Mittal et al. (2021) applied a late fusion strategy, where the output probabilities of the individual textual and acoustic models were combined in a weighted manner, and a threshold was fixed for classifying the persons into AD and healthy control (HC). Results indicated that the proposed approach achieved comparable results to the state-of-the-art ones.

Pappagari et al. (2021) proposed several acoustic and language models and fused the two modalities by using the output probabilities of the individual models as the inputs to a Logistic Regression classifier for obtaining a final prediction. Regarding the acoustic models, they used an end-to-end classifier by fine-tuning an x-vector model and trained a Logistic Regression and XGBoost classifier using features extracted via several open-source libraries. Regarding the language models, they fine-tuned a BERT model. Findings suggested that the fusion of the two modalities yielded an accuracy of 84.51%. Regarding the MMSE regression task, the linguistic approach by fine-tuning a BERT model obtained the lowest RMSE score accounting for 3.85.

Similarly, Pappagari et al. (2020) extracted a set of acoustic and linguistic features. In order to fuse the two modalities and obtain the predictions on the test set, they employed the scores from the whole training subset to train a final fusion GBR model that was used to perform the fusion of scores coming from the acoustic and transcript-based models for the challenge evaluation. Results showed that the fusion of acoustic and language models achieved the highest accuracy accounting for 75.00%. With regards to the MMSE regression task the authors averaged the scores from the different models.

On the other hand, Rohanian et al. (2020) extracted a set of textual and acoustic features and proposed a multimodal model with a gating mechanism (Srivastava et al., 2015). Specifically, their introduced model consisted of two branches of Bi-LSTM, one branch for each modality. The outputs of the respective branches were fed into a gating mechanism, so as to control the influence of each modality toward the final classification. Results indicated that the incorporation of the gating mechanism enhanced the classification performance yielding an accuracy of 79.20% and an RMSE score of 4.54 on the ADReSS Challenge test set. Similarly, Rohanian et al. (2021) replaced the branch of BiLSTMs corresponding to the textual modality with BERT. Results showed that BiLSTM outperformed BERT and the authors speculated that this may be attributable to the fact that BERT is very large in comparison to the LSTM models.

Edwards et al. (2020) introduced a different approach by transcribing the segment text into phoneme written pronunciation using CMUDict (Weide, 2005) and training several text classifiers on these representations with FastText obtaining the highest classification performance. Regarding the acoustic modality, after extracting several features and applying feature selection techniques, the authors stated that the ComParE2016 feature set is the best among the proposed acoustic feature sets. Finally, they claimed that the combination of phonemes and audio features achieved an accuracy of 79.17%.

Koo et al. (2020) introduced a novel architecture consisting of attention, CNN, BiLSTM, and dense layers. The authors extracted several features from the textual and acoustic modalities and they incorporated them in the introduced architecture. Specifically, for the audio modality, they extracted features using the openSMILE v2.3 toolkit (Eyben et al., 2010) and employed also the VGGish. Regarding the textual modality, they used handcrafted features, transformer-based embeddings, and GloVe embeddings. They trained several models using different sets of features and stated that the auditory information led to some performance degradation compared to the textual one. A majority vote on the predictions made by five individual neural networks achieved an accuracy of 81.25%. In terms of the MMSE regression task, the final prediction was taken as the median value. The lowest RMSE score was equal to 3.75 and was achieved by using both acoustic and textual modalities.

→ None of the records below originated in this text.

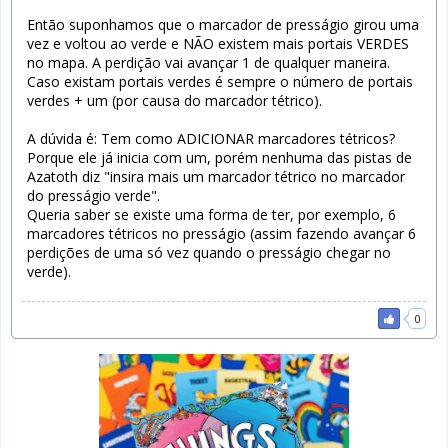
Então suponhamos que o marcador de presságio girou uma
vez e voltou ao verde e NÃO existem mais portais VERDES
no mapa. A perdição vai avançar 1 de qualquer maneira.
Caso existam portais verdes é sempre o número de portais
verdes + um (por causa do marcador tétrico).
A dúvida é: Tem como ADICIONAR marcadores tétricos?
Porque ele já inicia com um, porém nenhuma das pistas de
Azatoth diz "insira mais um marcador tétrico no marcador
do presságio verde".
Queria saber se existe uma forma de ter, por exemplo, 6
marcadores tétricos no presságio (assim fazendo avançar 6
perdições de uma só vez quando o presságio chegar no
verde).
0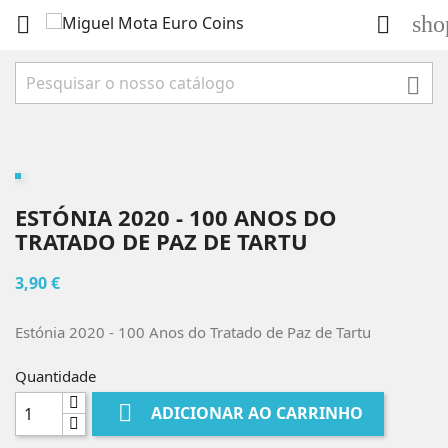
sho



ESTÓNIA 2020 - 100 ANOS DO
TRATADO DE PAZ DE TARTU
3,90 €
Estónia 2020 - 100 Anos do Tratado de Paz de Tartu
Quantidade

ADICIONAR AO CARRINHO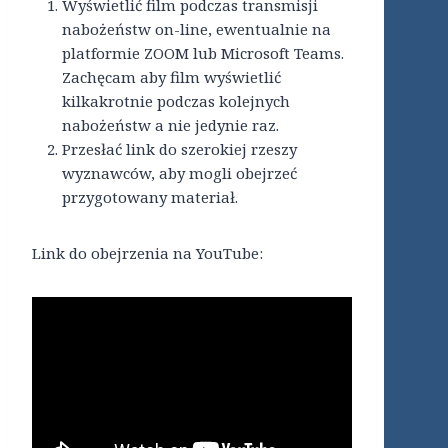
Wyświetlić film podczas transmisji
nabożeństw on-line, ewentualnie na
platformie ZOOM lub Microsoft Teams.
Zachęcam aby film wyświetlić
kilkakrotnie podczas kolejnych
nabożeństw a nie jedynie raz.
Przesłać link do szerokiej rzeszy
wyznawców, aby mogli obejrzeć
przygotowany materiał.
Link do obejrzenia na YouTube: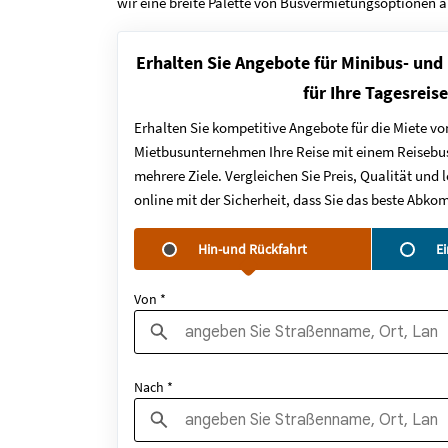
wir eine breite Palette von Busvermietungsoptionen a
Erhalten Sie Angebote für Minibus- und
für Ihre Tagesreis
Erhalten Sie kompetitive Angebote für die Miete vo
Mietbusunternehmen Ihre Reise mit einem Reisebus
mehrere Ziele. Vergleichen Sie Preis, Qualität un
online mit der Sicherheit, dass Sie das beste Abk
Hin-und Rückfahrt
E
Von *
Nach *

Zhu et al. (2021) employed both acoustic and language models and introduced multimodal approaches. Regarding the acoustic models, they exploited YAMNet, MobileNet, and Speech BERT. In terms of the language models, they employed BERT and Longformer. With regards to the multimodal models, the authors added or concatenated the textual and acoustic representations, thus treating equally each modality. Results suggested that the concatenation of the representations obtained by BERT and Speech BERT achieved the highest accuracy accounting for 82.92%.

Mahajan and Baths (2021) introduced a novel architecture consisting of CNN, BiLSTM, Attention, and Dense layers. The authors concatenated the acoustic and language embeddings obtained via branches of the proposed architecture and used a dense layer with two units to differentiate AD from non-AD patients. Finally, the authors stated that the proposed architecture reached accuracy up to 72.92% on the test set.

Balagopalan et al. (2021) compared the performance of traditional machine learning classifiers with the performance obtained by pre-trained transformer models, namely BERT. More specifically, the authors extracted a large number of features, i.e., lexicosyntactic, semantic, and acoustic features and applied feature selection by choosing top-k number of features, based on ANOVA F-value between label and features. Four conventional machine learning models, namely Support Vector Machine, Neural Network, Random Forest, and Naive Bayes, were trained with the respective sets of features. Next, the authors trained a BERT model and stated that BERT outperformed the feature-based approaches in terms of all the evaluation metrics.

Farzana and Parde (2020) introduced some approaches to predict MMSE scores using textual and acoustic features. More specifically, the authors extracted lexicosyntactic features weighted via tf-idf, psycholinguistic features, discourse-based features, and acoustic features (MFCCs). The authors trained a Support Vector Regressor for predicting the MMSE scores. Results indicated that a selection of verbal and non-verbal cues achieved the lowest RMSE score.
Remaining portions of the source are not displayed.